Peak industry body, Citrus Australia, has welcomed the Federal Government’s announcement of a project that aims to help growers detect and control citrus canker through the use of trained dogs.
Canker, a bacterial disease that affects all citrus varieties, is identifiable through lesions on the leaves, stems and fruit of the trees and will cause fruit to drop to the ground before it ripens.
By the time this happens, the damage is already done. West Australian and Northern Territory governments have been working diligently to identify the disease early, and this project will aim to support their surveillance work.
Chief executive of Citrus Australia, Nathan Hancock, said the project will provide much needed support to growers and trading partners.
“The dogs will provide assurance on top of ongoing work in those regions, providing growers with confidence there won’t be another incursion in the short term, and giving our trading partners confidence we remain on top of this incursion.'
The project will work by developing scent-lures that selected dogs will be trained to identify. Minister for Agriculture, Bridget McKenzie, spoke of the importance of this project to the citrus industry.

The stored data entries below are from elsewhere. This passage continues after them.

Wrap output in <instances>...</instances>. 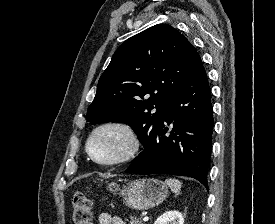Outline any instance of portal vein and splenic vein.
Listing matches in <instances>:
<instances>
[{"label": "portal vein and splenic vein", "mask_w": 275, "mask_h": 224, "mask_svg": "<svg viewBox=\"0 0 275 224\" xmlns=\"http://www.w3.org/2000/svg\"><path fill=\"white\" fill-rule=\"evenodd\" d=\"M148 220H149V217H148V216H144V217H143V221H144V222H147Z\"/></svg>", "instance_id": "1"}]
</instances>
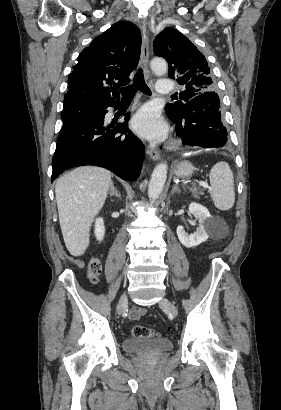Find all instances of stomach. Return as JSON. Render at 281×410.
<instances>
[{"label":"stomach","mask_w":281,"mask_h":410,"mask_svg":"<svg viewBox=\"0 0 281 410\" xmlns=\"http://www.w3.org/2000/svg\"><path fill=\"white\" fill-rule=\"evenodd\" d=\"M193 172L194 166L188 161L180 162L174 171L176 177L178 178H188L193 174Z\"/></svg>","instance_id":"obj_1"}]
</instances>
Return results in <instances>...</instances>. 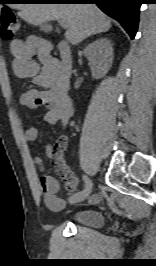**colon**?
<instances>
[{
	"label": "colon",
	"instance_id": "obj_1",
	"mask_svg": "<svg viewBox=\"0 0 156 266\" xmlns=\"http://www.w3.org/2000/svg\"><path fill=\"white\" fill-rule=\"evenodd\" d=\"M19 32V22L15 14L10 9L1 12V37L4 40H12Z\"/></svg>",
	"mask_w": 156,
	"mask_h": 266
}]
</instances>
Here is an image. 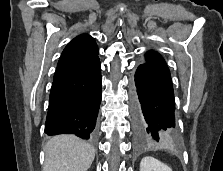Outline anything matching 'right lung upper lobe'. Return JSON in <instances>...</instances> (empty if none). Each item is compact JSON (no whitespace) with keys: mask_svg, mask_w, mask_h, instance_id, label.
Here are the masks:
<instances>
[{"mask_svg":"<svg viewBox=\"0 0 223 171\" xmlns=\"http://www.w3.org/2000/svg\"><path fill=\"white\" fill-rule=\"evenodd\" d=\"M98 47L87 34L75 37L63 50L54 78L80 70L98 60Z\"/></svg>","mask_w":223,"mask_h":171,"instance_id":"right-lung-upper-lobe-1","label":"right lung upper lobe"}]
</instances>
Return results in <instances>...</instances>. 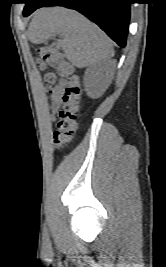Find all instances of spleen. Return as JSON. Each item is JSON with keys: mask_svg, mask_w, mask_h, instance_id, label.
Returning a JSON list of instances; mask_svg holds the SVG:
<instances>
[{"mask_svg": "<svg viewBox=\"0 0 166 267\" xmlns=\"http://www.w3.org/2000/svg\"><path fill=\"white\" fill-rule=\"evenodd\" d=\"M30 33L37 41L62 35V49L68 60L78 67L106 61L114 54L110 39L97 25L64 7H49L36 13Z\"/></svg>", "mask_w": 166, "mask_h": 267, "instance_id": "obj_1", "label": "spleen"}]
</instances>
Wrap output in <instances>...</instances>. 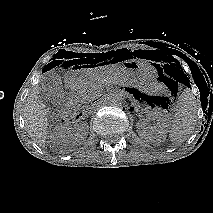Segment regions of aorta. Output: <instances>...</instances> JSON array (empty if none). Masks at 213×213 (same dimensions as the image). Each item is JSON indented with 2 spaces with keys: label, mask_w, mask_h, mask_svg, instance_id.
Wrapping results in <instances>:
<instances>
[{
  "label": "aorta",
  "mask_w": 213,
  "mask_h": 213,
  "mask_svg": "<svg viewBox=\"0 0 213 213\" xmlns=\"http://www.w3.org/2000/svg\"><path fill=\"white\" fill-rule=\"evenodd\" d=\"M122 102H123V98L119 93H113L108 98V104L114 107L121 106Z\"/></svg>",
  "instance_id": "aorta-1"
}]
</instances>
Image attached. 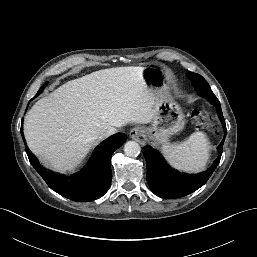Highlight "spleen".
Wrapping results in <instances>:
<instances>
[{"label": "spleen", "instance_id": "obj_1", "mask_svg": "<svg viewBox=\"0 0 257 257\" xmlns=\"http://www.w3.org/2000/svg\"><path fill=\"white\" fill-rule=\"evenodd\" d=\"M161 151L174 168L195 173L205 168L210 156V145L204 132H194L180 143L164 144Z\"/></svg>", "mask_w": 257, "mask_h": 257}]
</instances>
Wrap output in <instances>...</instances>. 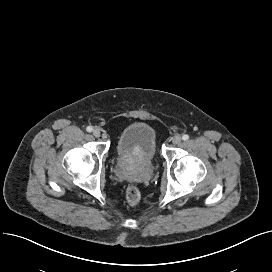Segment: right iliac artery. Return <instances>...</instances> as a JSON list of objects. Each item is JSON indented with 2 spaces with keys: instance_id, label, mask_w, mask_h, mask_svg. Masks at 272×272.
Returning <instances> with one entry per match:
<instances>
[{
  "instance_id": "82829eb1",
  "label": "right iliac artery",
  "mask_w": 272,
  "mask_h": 272,
  "mask_svg": "<svg viewBox=\"0 0 272 272\" xmlns=\"http://www.w3.org/2000/svg\"><path fill=\"white\" fill-rule=\"evenodd\" d=\"M86 130H87V132H92L93 128H92L91 126H88V127L86 128Z\"/></svg>"
}]
</instances>
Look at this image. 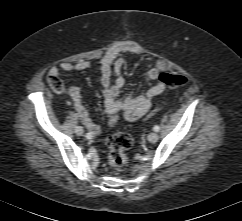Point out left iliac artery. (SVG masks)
Listing matches in <instances>:
<instances>
[{
  "label": "left iliac artery",
  "instance_id": "44dca946",
  "mask_svg": "<svg viewBox=\"0 0 242 221\" xmlns=\"http://www.w3.org/2000/svg\"><path fill=\"white\" fill-rule=\"evenodd\" d=\"M153 129H154V131L158 132L160 130V127L156 125V126H154Z\"/></svg>",
  "mask_w": 242,
  "mask_h": 221
}]
</instances>
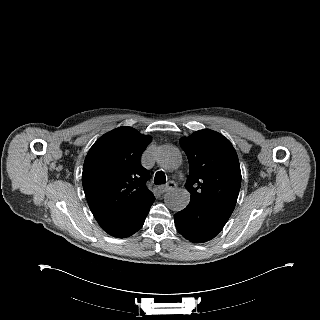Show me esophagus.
I'll return each instance as SVG.
<instances>
[{"instance_id":"obj_1","label":"esophagus","mask_w":320,"mask_h":320,"mask_svg":"<svg viewBox=\"0 0 320 320\" xmlns=\"http://www.w3.org/2000/svg\"><path fill=\"white\" fill-rule=\"evenodd\" d=\"M175 187H176L175 182L170 181L167 185L163 186L161 189H162L163 192H166V191H169V190H171V189H173Z\"/></svg>"}]
</instances>
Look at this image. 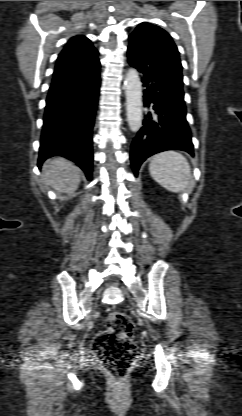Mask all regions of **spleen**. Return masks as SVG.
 Here are the masks:
<instances>
[{
	"label": "spleen",
	"instance_id": "obj_1",
	"mask_svg": "<svg viewBox=\"0 0 242 416\" xmlns=\"http://www.w3.org/2000/svg\"><path fill=\"white\" fill-rule=\"evenodd\" d=\"M149 172L157 183L175 193L184 191L191 180L188 161L182 154L172 150L154 155Z\"/></svg>",
	"mask_w": 242,
	"mask_h": 416
}]
</instances>
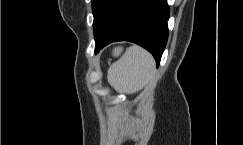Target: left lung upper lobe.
<instances>
[{"mask_svg":"<svg viewBox=\"0 0 243 145\" xmlns=\"http://www.w3.org/2000/svg\"><path fill=\"white\" fill-rule=\"evenodd\" d=\"M94 31L106 33L128 0H92Z\"/></svg>","mask_w":243,"mask_h":145,"instance_id":"1","label":"left lung upper lobe"}]
</instances>
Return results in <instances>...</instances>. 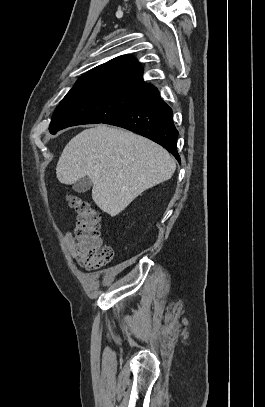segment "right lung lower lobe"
Listing matches in <instances>:
<instances>
[{
    "mask_svg": "<svg viewBox=\"0 0 265 407\" xmlns=\"http://www.w3.org/2000/svg\"><path fill=\"white\" fill-rule=\"evenodd\" d=\"M104 123L153 140L172 153L180 163L176 147L178 131L172 120V109L161 99L158 90L140 104Z\"/></svg>",
    "mask_w": 265,
    "mask_h": 407,
    "instance_id": "obj_1",
    "label": "right lung lower lobe"
}]
</instances>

“Visiting Mildura today underlines how important it is for us to protect this job producing critical sector from the threat exotic diseases like citrus canker pose.'
“With a current incursion in the north of Australia on its way to being eradicated it’s a reminder that we need to stay vigilant because these threats are ever present,” she said.
The funding for the project will come from the government’s Immediate Assistance Fund and will be the first plant pathogen developed in Australia. It’s in addition to the previously announced A$7.5m committed by the federal government to the National Citrus Canker Response programme.
It’s anticipated that detector dogs will be fully trained and in action by mid-2020.